▶ **YOUR ASSIGNMENT**:
Repeat the first line of the listing and each line after it, exactly, through the line containing "relaciones?".

▶ **SOURCE DATA**:
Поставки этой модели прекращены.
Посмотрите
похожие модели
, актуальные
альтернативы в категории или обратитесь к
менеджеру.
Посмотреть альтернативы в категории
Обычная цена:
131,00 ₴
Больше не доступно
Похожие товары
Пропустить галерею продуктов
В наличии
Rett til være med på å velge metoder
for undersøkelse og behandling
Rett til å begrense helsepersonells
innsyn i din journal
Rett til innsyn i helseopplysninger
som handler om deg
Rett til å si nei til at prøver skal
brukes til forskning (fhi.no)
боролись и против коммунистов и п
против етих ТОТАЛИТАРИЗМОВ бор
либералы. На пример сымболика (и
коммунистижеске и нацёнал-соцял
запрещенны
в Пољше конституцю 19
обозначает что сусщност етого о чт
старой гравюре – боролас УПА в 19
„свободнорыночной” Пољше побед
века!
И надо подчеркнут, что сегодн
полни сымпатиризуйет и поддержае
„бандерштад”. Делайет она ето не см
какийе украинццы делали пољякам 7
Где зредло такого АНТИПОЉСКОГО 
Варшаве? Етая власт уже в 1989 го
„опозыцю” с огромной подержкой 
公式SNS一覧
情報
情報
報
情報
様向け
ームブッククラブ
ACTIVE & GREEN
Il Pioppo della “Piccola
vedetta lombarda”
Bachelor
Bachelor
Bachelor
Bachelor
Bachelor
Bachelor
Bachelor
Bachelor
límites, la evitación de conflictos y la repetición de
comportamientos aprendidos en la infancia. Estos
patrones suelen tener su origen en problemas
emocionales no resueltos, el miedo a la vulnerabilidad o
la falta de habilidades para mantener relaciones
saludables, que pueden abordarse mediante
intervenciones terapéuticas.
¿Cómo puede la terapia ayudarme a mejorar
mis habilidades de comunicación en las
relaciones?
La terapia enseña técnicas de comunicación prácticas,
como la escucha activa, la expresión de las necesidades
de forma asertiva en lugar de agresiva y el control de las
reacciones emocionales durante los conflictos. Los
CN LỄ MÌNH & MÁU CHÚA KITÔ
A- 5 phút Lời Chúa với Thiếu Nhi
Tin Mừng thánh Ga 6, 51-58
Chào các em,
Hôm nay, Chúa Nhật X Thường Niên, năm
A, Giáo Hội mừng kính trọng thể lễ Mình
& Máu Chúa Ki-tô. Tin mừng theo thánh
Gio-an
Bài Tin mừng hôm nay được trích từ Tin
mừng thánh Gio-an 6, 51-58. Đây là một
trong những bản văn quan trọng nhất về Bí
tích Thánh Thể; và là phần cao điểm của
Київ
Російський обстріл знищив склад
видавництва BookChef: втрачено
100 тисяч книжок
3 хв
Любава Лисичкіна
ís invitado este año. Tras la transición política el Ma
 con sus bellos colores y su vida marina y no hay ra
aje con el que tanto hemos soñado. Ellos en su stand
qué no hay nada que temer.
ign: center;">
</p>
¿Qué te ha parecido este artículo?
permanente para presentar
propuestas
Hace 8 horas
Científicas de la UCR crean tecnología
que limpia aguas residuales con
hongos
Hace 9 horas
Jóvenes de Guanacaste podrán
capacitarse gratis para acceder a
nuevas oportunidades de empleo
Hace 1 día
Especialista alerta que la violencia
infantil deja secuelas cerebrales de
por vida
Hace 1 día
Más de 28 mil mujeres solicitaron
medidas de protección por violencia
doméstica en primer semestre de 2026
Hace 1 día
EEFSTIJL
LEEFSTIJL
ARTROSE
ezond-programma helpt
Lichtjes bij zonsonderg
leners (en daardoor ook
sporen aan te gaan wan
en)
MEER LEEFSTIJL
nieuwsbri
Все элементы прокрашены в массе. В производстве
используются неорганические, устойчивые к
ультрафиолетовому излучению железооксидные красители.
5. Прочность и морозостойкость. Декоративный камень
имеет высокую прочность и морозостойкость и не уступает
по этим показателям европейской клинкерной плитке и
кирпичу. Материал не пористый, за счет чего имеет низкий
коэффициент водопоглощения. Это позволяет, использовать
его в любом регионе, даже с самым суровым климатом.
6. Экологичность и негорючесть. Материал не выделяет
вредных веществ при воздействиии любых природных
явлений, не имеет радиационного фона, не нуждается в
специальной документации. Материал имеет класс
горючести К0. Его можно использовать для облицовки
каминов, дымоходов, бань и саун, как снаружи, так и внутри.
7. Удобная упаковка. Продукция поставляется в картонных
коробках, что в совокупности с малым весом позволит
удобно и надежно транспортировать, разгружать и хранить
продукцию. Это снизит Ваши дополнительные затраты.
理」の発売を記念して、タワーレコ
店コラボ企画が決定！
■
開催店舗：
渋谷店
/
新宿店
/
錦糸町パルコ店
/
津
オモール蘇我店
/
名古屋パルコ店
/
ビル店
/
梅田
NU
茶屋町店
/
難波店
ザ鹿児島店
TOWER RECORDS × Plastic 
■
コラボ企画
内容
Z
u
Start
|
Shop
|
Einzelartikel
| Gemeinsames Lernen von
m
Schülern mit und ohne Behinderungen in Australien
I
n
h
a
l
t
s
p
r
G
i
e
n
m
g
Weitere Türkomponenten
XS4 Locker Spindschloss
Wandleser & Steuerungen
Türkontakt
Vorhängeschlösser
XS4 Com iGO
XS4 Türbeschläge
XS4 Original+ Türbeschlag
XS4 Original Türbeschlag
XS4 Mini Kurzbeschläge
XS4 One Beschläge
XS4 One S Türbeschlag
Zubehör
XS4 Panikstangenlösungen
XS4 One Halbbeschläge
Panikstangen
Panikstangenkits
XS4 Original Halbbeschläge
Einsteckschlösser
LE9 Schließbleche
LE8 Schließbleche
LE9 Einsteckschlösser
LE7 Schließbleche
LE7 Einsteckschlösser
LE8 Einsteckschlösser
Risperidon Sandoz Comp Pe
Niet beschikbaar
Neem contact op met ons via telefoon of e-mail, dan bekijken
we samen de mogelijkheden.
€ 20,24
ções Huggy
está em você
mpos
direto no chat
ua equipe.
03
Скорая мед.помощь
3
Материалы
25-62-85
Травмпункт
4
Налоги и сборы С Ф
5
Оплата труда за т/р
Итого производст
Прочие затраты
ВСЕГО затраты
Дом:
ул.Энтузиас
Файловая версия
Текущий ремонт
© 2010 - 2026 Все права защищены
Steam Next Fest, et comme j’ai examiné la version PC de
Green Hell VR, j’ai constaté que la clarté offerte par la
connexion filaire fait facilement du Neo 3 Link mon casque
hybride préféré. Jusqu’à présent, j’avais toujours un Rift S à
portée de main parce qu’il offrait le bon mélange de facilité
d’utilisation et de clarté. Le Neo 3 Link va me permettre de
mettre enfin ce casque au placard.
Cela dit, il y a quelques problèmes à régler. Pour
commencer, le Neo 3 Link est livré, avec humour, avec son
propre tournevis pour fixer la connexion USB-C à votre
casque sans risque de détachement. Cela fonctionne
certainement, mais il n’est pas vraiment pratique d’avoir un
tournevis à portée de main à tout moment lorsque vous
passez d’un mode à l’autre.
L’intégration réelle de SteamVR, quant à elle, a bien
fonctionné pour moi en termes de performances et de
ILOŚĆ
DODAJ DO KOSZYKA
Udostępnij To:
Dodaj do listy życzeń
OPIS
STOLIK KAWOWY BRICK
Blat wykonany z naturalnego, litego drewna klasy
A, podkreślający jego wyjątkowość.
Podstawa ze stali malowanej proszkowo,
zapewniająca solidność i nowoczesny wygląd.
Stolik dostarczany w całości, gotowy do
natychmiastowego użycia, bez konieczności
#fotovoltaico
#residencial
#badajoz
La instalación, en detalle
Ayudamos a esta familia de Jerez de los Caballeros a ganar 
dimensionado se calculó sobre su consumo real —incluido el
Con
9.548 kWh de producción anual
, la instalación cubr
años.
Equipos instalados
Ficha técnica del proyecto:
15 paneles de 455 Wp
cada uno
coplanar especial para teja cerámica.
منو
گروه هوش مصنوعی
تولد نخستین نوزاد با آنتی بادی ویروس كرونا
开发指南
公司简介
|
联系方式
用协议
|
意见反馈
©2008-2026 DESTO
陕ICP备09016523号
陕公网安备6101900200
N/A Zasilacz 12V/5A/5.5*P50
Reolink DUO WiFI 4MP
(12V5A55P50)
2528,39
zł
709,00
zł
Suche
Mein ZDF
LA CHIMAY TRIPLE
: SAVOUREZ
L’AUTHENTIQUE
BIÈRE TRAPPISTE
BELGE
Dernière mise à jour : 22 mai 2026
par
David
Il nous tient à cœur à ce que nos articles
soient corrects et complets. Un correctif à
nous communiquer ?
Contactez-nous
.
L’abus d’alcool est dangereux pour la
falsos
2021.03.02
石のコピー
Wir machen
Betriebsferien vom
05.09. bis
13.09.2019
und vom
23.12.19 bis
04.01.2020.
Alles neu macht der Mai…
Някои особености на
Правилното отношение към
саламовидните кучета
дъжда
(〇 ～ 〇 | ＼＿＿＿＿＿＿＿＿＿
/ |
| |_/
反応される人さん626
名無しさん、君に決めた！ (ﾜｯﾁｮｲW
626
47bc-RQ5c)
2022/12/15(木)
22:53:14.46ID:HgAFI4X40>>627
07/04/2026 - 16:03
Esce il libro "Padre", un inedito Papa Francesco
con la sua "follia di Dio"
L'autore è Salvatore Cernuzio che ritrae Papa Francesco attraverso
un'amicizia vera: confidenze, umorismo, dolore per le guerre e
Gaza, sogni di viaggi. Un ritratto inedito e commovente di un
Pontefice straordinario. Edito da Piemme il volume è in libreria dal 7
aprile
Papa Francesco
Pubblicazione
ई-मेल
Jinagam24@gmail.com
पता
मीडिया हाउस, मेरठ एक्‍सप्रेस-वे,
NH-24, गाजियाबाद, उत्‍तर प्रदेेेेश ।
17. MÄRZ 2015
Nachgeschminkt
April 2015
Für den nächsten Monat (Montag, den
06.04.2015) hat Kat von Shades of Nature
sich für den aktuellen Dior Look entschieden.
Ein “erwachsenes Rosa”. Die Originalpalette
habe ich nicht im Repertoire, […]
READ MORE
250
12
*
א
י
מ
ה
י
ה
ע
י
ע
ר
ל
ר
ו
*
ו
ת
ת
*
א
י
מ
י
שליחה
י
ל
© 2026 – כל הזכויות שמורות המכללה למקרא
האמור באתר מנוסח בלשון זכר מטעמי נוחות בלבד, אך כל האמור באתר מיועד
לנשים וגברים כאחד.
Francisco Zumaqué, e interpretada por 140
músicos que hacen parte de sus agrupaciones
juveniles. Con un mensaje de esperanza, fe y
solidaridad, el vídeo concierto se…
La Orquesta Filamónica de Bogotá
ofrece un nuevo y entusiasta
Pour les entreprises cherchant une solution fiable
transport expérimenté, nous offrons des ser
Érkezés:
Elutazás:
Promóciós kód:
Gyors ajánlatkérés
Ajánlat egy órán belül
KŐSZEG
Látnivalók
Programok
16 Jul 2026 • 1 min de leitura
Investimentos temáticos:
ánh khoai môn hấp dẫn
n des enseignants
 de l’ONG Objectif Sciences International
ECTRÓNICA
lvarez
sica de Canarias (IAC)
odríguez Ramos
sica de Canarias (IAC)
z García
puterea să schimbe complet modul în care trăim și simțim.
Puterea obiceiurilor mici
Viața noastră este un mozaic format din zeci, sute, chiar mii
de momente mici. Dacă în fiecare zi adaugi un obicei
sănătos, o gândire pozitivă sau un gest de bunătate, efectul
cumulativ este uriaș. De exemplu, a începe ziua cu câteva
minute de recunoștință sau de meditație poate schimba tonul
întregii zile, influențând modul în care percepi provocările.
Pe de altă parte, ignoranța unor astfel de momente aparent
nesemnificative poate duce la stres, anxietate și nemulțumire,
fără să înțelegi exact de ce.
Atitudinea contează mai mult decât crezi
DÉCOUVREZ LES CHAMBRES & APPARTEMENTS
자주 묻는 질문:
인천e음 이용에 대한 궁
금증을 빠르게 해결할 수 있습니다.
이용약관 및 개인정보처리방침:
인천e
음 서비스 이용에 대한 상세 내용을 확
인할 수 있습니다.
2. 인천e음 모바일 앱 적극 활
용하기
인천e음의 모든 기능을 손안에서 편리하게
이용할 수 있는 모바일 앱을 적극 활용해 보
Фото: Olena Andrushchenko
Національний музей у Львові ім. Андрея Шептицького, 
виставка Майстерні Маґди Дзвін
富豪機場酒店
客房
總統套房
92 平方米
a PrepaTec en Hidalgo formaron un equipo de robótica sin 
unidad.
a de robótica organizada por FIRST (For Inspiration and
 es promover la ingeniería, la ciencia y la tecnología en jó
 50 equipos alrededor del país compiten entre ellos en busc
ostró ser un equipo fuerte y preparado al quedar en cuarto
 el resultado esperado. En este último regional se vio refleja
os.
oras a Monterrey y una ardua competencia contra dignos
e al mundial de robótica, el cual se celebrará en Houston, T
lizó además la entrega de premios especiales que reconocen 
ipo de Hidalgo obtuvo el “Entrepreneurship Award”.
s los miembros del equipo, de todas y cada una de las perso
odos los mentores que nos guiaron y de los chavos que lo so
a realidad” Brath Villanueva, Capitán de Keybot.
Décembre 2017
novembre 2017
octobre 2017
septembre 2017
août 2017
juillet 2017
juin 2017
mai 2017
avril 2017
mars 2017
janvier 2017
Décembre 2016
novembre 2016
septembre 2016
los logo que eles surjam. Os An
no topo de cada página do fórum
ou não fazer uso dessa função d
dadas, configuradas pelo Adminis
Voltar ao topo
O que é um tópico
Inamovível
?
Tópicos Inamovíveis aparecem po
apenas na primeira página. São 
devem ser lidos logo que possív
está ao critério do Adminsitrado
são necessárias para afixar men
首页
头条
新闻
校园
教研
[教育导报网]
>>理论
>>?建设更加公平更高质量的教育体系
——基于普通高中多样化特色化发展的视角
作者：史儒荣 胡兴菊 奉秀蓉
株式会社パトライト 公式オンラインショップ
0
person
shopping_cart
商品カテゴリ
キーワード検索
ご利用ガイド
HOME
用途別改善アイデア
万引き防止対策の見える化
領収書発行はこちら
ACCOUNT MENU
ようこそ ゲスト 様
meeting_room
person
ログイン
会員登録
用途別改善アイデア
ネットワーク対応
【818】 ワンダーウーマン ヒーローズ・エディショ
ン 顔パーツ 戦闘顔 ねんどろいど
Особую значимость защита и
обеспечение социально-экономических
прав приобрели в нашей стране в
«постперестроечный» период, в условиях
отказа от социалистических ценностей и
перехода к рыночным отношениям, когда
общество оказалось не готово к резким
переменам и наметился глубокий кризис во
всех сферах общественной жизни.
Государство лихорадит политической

▶ **TASK RESULT**:
Поставки этой модели прекращены.
Посмотрите
похожие модели
, актуальные
альтернативы в категории или обратитесь к
менеджеру.
Посмотреть альтернативы в категории
Обычная цена:
131,00 ₴
Больше не доступно
Похожие товары
Пропустить галерею продуктов
В наличии
Rett til være med på å velge metoder
for undersøkelse og behandling
Rett til å begrense helsepersonells
innsyn i din journal
Rett til innsyn i helseopplysninger
som handler om deg
Rett til å si nei til at prøver skal
brukes til forskning (fhi.no)
боролись и против коммунистов и п
против етих ТОТАЛИТАРИЗМОВ бор
либералы. На пример сымболика (и
коммунистижеске и нацёнал-соцял
запрещенны
в Пољше конституцю 19
обозначает что сусщност етого о чт
старой гравюре – боролас УПА в 19
„свободнорыночной” Пољше побед
века!
И надо подчеркнут, что сегодн
полни сымпатиризуйет и поддержае
„бандерштад”. Делайет она ето не см
какийе украинццы делали пољякам 7
Где зредло такого АНТИПОЉСКОГО 
Варшаве? Етая власт уже в 1989 го
„опозыцю” с огромной подержкой 
公式SNS一覧
情報
情報
報
情報
様向け
ームブッククラブ
ACTIVE & GREEN
Il Pioppo della “Piccola
vedetta lombarda”
Bachelor
Bachelor
Bachelor
Bachelor
Bachelor
Bachelor
Bachelor
Bachelor
límites, la evitación de conflictos y la repetición de
comportamientos aprendidos en la infancia. Estos
patrones suelen tener su origen en problemas
emocionales no resueltos, el miedo a la vulnerabilidad o
la falta de habilidades para mantener relaciones
saludables, que pueden abordarse mediante
intervenciones terapéuticas.
¿Cómo puede la terapia ayudarme a mejorar
mis habilidades de comunicación en las
relaciones?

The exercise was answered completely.